→ Extracted page text data
________

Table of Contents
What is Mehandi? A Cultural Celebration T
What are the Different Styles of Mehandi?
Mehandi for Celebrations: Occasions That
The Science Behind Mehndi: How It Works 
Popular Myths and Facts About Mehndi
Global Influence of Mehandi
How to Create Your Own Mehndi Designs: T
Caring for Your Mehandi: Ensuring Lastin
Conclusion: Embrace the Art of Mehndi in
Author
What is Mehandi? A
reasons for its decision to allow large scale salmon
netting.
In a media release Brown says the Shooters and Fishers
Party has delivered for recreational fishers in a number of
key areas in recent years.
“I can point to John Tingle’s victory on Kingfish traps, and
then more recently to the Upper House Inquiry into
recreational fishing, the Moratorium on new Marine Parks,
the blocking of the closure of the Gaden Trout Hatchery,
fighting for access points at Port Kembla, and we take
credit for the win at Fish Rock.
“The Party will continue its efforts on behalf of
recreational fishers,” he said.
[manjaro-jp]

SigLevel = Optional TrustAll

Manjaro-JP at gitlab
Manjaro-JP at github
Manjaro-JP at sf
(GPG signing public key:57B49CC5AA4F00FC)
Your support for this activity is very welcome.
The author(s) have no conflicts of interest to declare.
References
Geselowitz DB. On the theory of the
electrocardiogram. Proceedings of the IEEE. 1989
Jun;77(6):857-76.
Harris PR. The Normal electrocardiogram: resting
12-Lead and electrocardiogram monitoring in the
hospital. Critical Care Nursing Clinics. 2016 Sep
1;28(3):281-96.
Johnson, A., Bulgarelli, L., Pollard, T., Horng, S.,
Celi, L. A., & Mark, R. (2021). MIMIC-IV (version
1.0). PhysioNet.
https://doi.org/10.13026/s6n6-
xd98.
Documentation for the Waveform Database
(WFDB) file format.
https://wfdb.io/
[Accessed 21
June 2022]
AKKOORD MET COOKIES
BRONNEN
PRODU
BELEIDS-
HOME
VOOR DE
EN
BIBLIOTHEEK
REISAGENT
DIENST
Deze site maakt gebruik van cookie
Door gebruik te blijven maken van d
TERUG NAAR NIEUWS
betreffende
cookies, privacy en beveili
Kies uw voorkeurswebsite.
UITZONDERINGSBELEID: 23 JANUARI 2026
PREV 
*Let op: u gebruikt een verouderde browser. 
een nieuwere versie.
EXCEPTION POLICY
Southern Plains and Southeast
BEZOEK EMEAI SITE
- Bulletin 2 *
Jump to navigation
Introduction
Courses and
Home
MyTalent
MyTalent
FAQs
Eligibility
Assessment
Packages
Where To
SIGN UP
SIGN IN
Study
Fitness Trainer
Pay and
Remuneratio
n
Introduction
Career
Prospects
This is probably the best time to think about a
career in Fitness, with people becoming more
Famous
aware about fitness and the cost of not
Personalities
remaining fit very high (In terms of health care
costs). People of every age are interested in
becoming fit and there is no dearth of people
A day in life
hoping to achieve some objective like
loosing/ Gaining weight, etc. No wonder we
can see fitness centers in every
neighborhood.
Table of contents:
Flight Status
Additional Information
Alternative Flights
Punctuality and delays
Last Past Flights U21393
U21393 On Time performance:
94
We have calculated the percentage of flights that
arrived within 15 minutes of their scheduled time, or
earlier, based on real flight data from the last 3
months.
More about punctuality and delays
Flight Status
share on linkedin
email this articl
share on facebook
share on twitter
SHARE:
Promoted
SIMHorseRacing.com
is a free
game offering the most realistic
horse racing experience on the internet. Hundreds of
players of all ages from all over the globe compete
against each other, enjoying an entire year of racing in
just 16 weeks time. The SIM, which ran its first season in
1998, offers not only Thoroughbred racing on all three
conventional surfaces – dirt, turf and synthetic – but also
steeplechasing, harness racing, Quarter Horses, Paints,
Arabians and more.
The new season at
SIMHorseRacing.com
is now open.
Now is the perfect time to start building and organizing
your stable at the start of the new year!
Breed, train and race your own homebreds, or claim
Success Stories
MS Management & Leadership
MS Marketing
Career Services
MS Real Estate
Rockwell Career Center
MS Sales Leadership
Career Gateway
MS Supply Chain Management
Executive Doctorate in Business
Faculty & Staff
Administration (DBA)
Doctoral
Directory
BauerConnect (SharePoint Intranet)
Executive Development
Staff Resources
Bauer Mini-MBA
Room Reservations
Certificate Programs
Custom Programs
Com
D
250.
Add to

________

→ Exercise brief
The lines needed are those in the data above that hold the string "Mehndi"; copy each of them.

→ Your solution
The Science Behind Mehndi: How It Works 
Popular Myths and Facts About Mehndi
How to Create Your Own Mehndi Designs: T
Conclusion: Embrace the Art of Mehndi in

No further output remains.